Deutsche Bank

Geschäftsbericht 2016

Identifikation und Bewertung des Risikos

Durch unsere Geschäftsaktivitäten sind wir einer Vielzahl von Risiken ausgesetzt. Zu diesen Risiken gehören Kreditrisiko, Marktrisiko, Geschäftsrisiko, Liquiditätsrisiko, operationelles Risiko und Reputationsrisiko, die wir in den folgenden Kapiteln näher beschreiben. Unsere Risikoidentifizierungs- und Risikobewertungs-Prozesse aktivieren unser „Drei Verteidigungslinien“ („Three Lines of Defense“, 3LoD) Modell. Die wesentlichen Risiken werden in der ersten Verteidigungslinie identifiziert. Die zweite Linie ergänzt und aggregiert identifizierte Risiken in der konzernweiten Risikoarten-Taxonomie und bewertet die Wesentlichkeit der identifizierten Risiken. Die Prozesse sind in der gesamten Organisation implementiert, um die relevanten Messgrößen und Indikatoren zu erfassen. Das Kernziel aller Prozesse ist es eine angemessene Transparenz und Verständnis für die bestehenden und neu entstehenden Risiken zur Verfügung zu stellen, und eine ganzheitliche risikotypübergreifende Sichtweise zu fördern. Die Risikoinventur wird regelmäßig, mindestens einmal im Jahr und bei Bedarf auch öfter aktualisiert, indem der Risikoidentifizierungs- und Risikobewertungsprozess gemäß MaRisk durchgeführt wird.

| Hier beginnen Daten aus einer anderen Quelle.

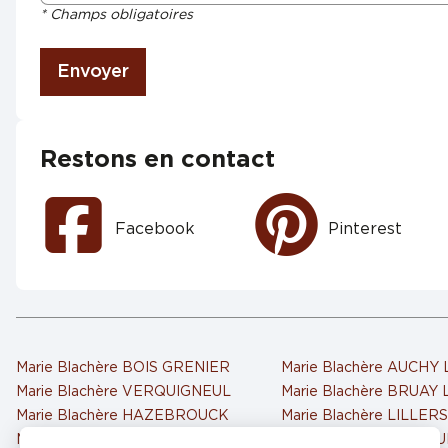
* Champs obligatoires
Envoyer
Restons en contact
Facebook
Pinterest
Marie Blachère BOIS GRENIER
Marie Blachère AUCHY
Marie Blachère VERQUIGNEUL
Marie Blachère BRUAY
Marie Blachère HAZEBROUCK
Marie Blachère LILLER
Marie Blachère HAZEBROUCK 2
Marie Blachère AIRE S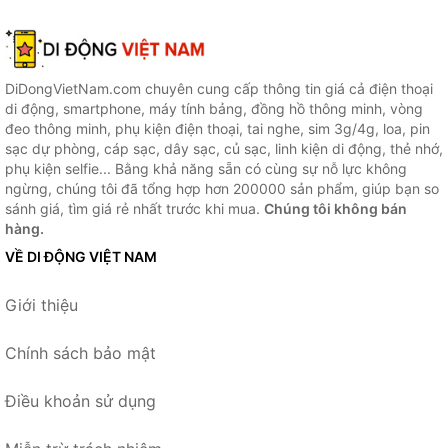
DiDongVietNam.com chuyên cung cấp thông tin giá cả điện thoại
di động, smartphone, máy tính bảng, đồng hồ thông minh, vòng
đeo thông minh, phụ kiện điện thoại, tai nghe, sim 3g/4g, loa, pin
sạc dự phòng, cáp sạc, dây sạc, củ sạc, linh kiện di động, thẻ nhớ,
phụ kiện selfie... Bằng khả năng sẵn có cùng sự nỗ lực không
ngừng, chúng tôi đã tổng hợp hơn 200000 sản phẩm, giúp bạn so
sánh giá, tìm giá rẻ nhất trước khi mua.
Chúng tôi không bán
hàng.
VỀ DI ĐỘNG VIỆT NAM
Giới thiệu
Chính sách bảo mật
Điều khoản sử dụng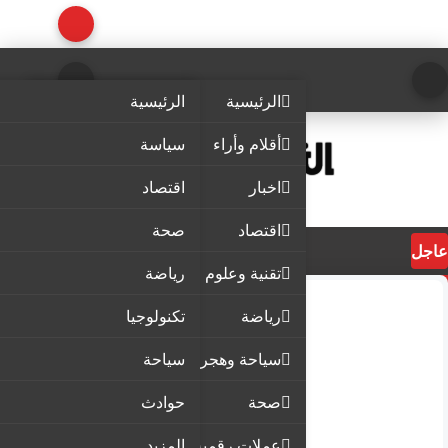
الرئيسية
الرئيسية
أقلام وأراء
سياسة
اخبار
اقتصاد
اقتصاد
صحة
عاجل
تقنية وعلوم
رياضة
رياضة
تكنولوجيا
سياحة وهجرة
سياحة
صحة
حوادث
عملات رقمية
المزيد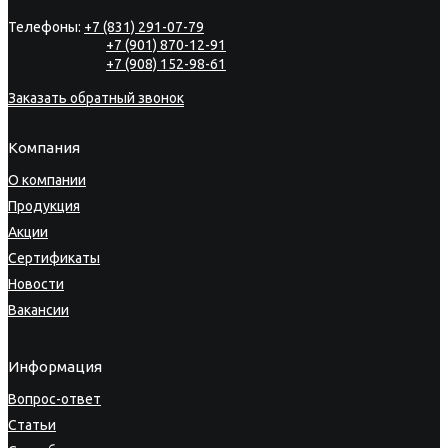
Телефоны:
+7 (831) 291-07-79
+7 (901) 870-12-91
+7 (908) 152-98-61
Заказать обратный звонок
Компания
О компании
Продукция
Акции
Сертификаты
Новости
Вакансии
Информация
Вопрос-ответ
Статьи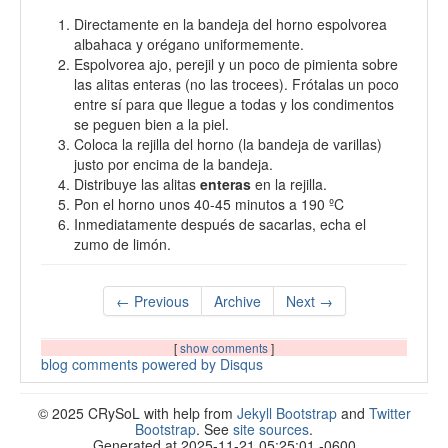
Directamente en la bandeja del horno espolvorea
albahaca y orégano uniformemente.
Espolvorea ajo, perejil y un poco de pimienta sobre
las alitas enteras (no las trocees). Frótalas un poco
entre sí para que llegue a todas y los condimentos
se peguen bien a la piel.
Coloca la rejilla del horno (la bandeja de varillas)
justo por encima de la bandeja.
Distribuye las alitas
enteras
en la rejilla.
Pon el horno unos 40-45 minutos a 190 ºC
Inmediatamente después de sacarlas, echa el
zumo de limón.
← Previous
Archive
Next →
[
show comments
]
blog comments powered by
Disqus
© 2025 CRySoL with help from
Jekyll Bootstrap
and
Twitter
Bootstrap
. See
site sources
.
Generated at 2025-11-21 05:25:01 -0600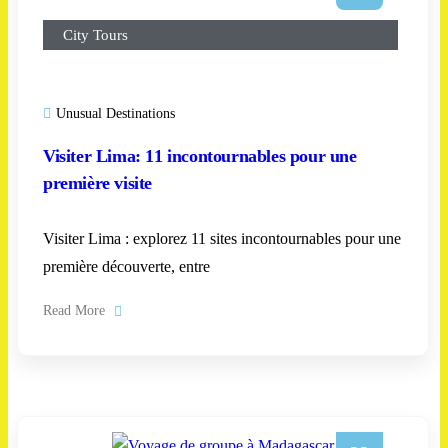
City Tours
Unusual Destinations
Visiter Lima: 11 incontournables pour une
première visite
Visiter Lima : explorez 11 sites incontournables pour une
première découverte, entre
Read More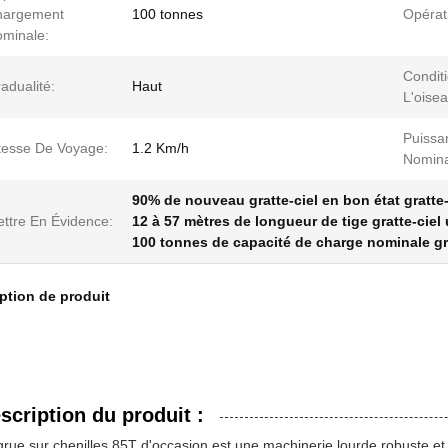
hargement
100 tonnes
Opérat
minale:
Condit
adualité:
Haut
L'oise
Puissa
tesse De Voyage:
1.2 Km/h
Nomina
90% de nouveau gratte-ciel en bon état gratte-c
ttre En Évidence:
12 à 57 mètres de longueur de tige gratte-ciel u
100 tonnes de capacité de charge nominale grat
ption de produit
scription du produit :
grue sur chenilles 85T d'occasion est une machinerie lourde robuste e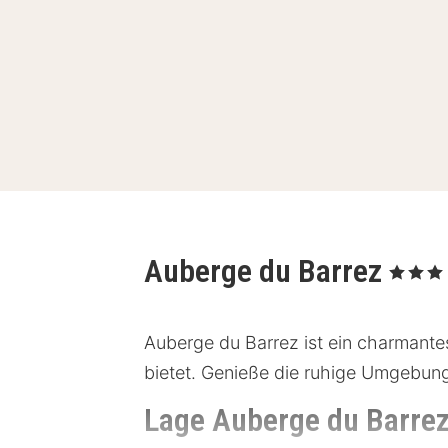
Auberge du Barrez
, 3 Sterne
Auberge du Barrez ist ein charmantes
bietet. Genieße die ruhige Umgebung 
Lage Auberge du Barre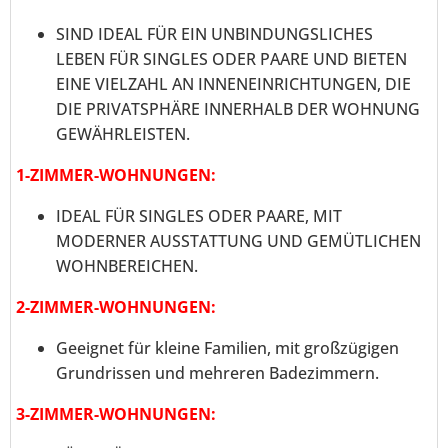
SIND IDEAL FÜR EIN UNBINDUNGSLICHES
LEBEN FÜR SINGLES ODER PAARE UND BIETEN
EINE VIELZAHL AN INNENEINRICHTUNGEN, DIE
DIE PRIVATSPHÄRE INNERHALB DER WOHNUNG
GEWÄHRLEISTEN.
1-ZIMMER-WOHNUNGEN:
IDEAL FÜR SINGLES ODER PAARE, MIT
MODERNER AUSSTATTUNG UND GEMÜTLICHEN
WOHNBEREICHEN.
2-ZIMMER-WOHNUNGEN:
Geeignet für kleine Familien, mit großzügigen
Grundrissen und mehreren Badezimmern.
3-ZIMMER-WOHNUNGEN: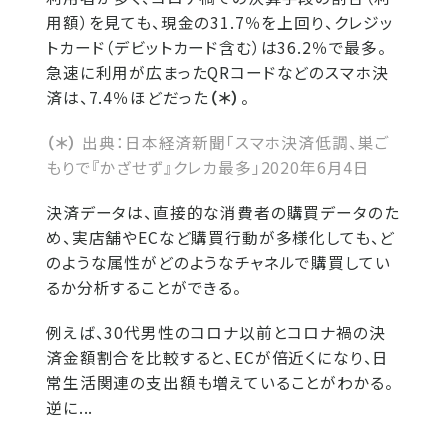
用額）を見ても、現金の31.7％を上回り、クレジッ
トカード（デビットカード含む）は36.2％で最多。
急速に利用が広まったQRコードなどのスマホ決
済は、7.4％ほどだった
（＊）
。
（＊）
出典：日本経済新聞「スマホ決済低調、巣ご
もりで『かざせず』クレカ最多」2020年6月4日
決済データは、直接的な消費者の購買データのた
め、実店舗やECなど購買行動が多様化しても、ど
のような属性がどのようなチャネルで購買してい
るか分析することができる。
例えば、30代男性のコロナ以前とコロナ禍の決
済金額割合を比較すると、ECが倍近くになり、日
常生活関連の支出額も増えていることがわかる。
逆に...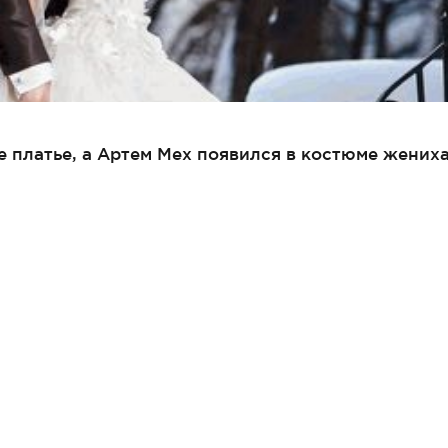
 платье, а Артем Мех появился в костюме жениха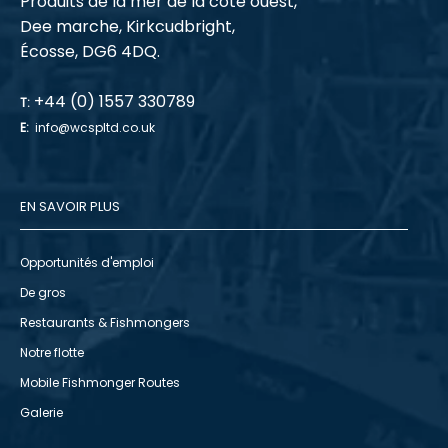
Produits de la mer de la côte ouest,
Dee marche, Kirkcudbright,
Écosse, DG6 4DQ.
+44 (0) 1557 330789
T:
E:
info@wcspltd.co.uk
EN SAVOIR PLUS
Opportunités d'emploi
De gros
Restaurants & Fishmongers
Notre flotte
Mobile Fishmonger Routes
Galerie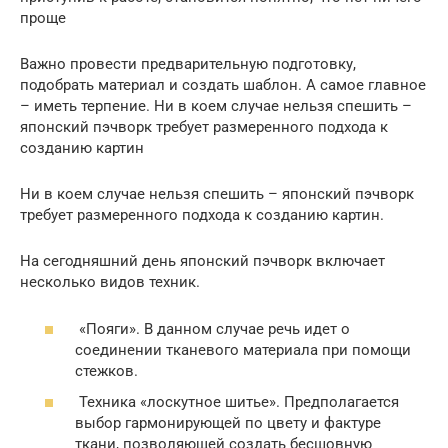
проще
Важно провести предварительную подготовку,
подобрать материал и создать шаблон. А самое главное
– иметь терпение. Ни в коем случае нельзя спешить –
японский пэчворк требует размеренного подхода к
созданию картин
Ни в коем случае нельзя спешить – японский пэчворк
требует размеренного подхода к созданию картин.
На сегодняшний день японский пэчворк включает
несколько видов техник.
«Пояги». В данном случае речь идет о
соединении тканевого материала при помощи
стежков.
Техника «лоскутное шитье». Предполагается
выбор гармонирующей по цвету и фактуре
ткани, позволяющей создать бесшовную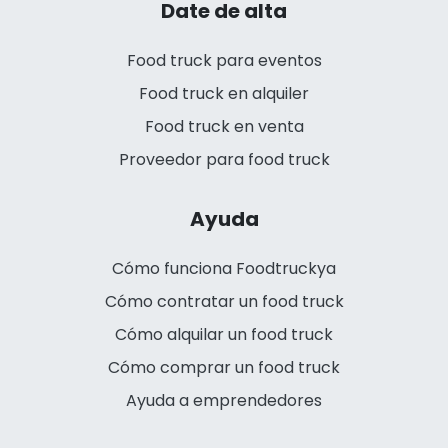
Date de alta
Food truck para eventos
Food truck en alquiler
Food truck en venta
Proveedor para food truck
Ayuda
Cómo funciona Foodtruckya
Cómo contratar un food truck
Cómo alquilar un food truck
Cómo comprar un food truck
Ayuda a emprendedores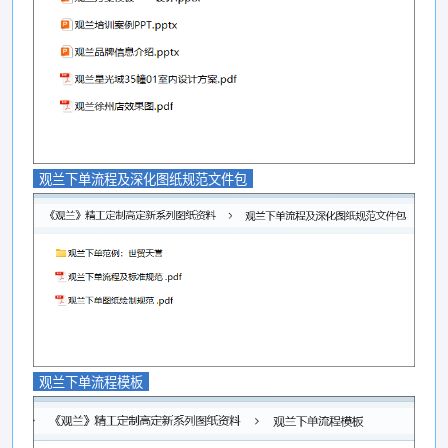
观兰下单流程及深化图纸规范文件包
观兰下单流程模板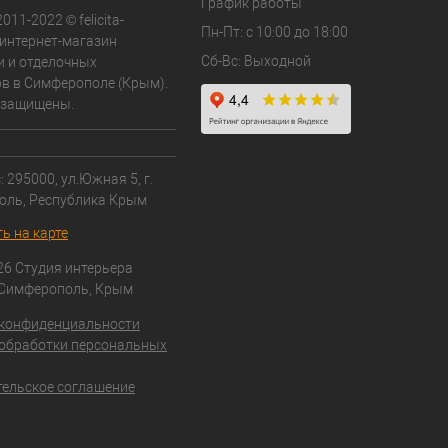
График работы
011-2022 © felicita-
Пн-Пт: с 10:00 до 18:00
- интернет-магазин
Сб-Вс: Выходной
и и отделочных
в в Симферополе (Крым).
 защищены.
 295000, ул.Южная 5, г.
оль, Республика Крым
ь на карте
26 Студия интерьера
 Симферополь, Крым
 конфиденциальности
обработки персональных
ельское соглашение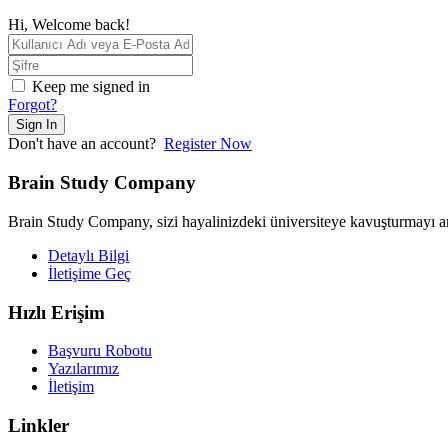
Hi, Welcome back!
Keep me signed in
Forgot?
Sign In
Don't have an account?
Register Now
Brain Study Company
Brain Study Company, sizi hayalinizdeki üniversiteye kavuşturmayı amaç
Detaylı Bilgi
İletişime Geç
Hızlı Erişim
Başvuru Robotu
Yazılarımız
İletişim
Linkler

In Anpassung an unsere „drei Verteidigungslinien“ Taxonomie, kategorisieren wir unsere wesentlichen Risiken in finanziellen Risiken und nicht-finanzielle Risiken mit Wirkung zum 1. Januar 2016. Die finanziellen Risiken beinhalten das Kreditrisiko (einschließlich Transfer- und Abwicklungsrisiken), das Marktrisiko (einschließlich Marktrisiko aus Handelsaktivitäten, aus Nicht-Handelsaktivitäten sowie aus dem handelsbezogenen Ausfallrisiko („Traded Default Risk“)), das Liquiditätsrisiko und das Geschäftsrisiko. Die nicht-finanziellen Risiken umfassen die operationellen Risiken und Reputationsrisiken sowie Compliance-Risiken, Rechtsrisiken, Modellrisiken und Informationssicherheitsrisiken, die durch unser Rahmenwerk zu den operationellen Risiken berücksichtigt werden. Für alle wesentlichen Risiken gelten gemeinsame Risikomanagement-Standards, einschließlich einer dedizierten Risikomanagement-Funktion, die Festlegung einer spezifischen Risikoart Appetit und die Entscheidung über die Höhe des vorzuhaltenden Kapitals.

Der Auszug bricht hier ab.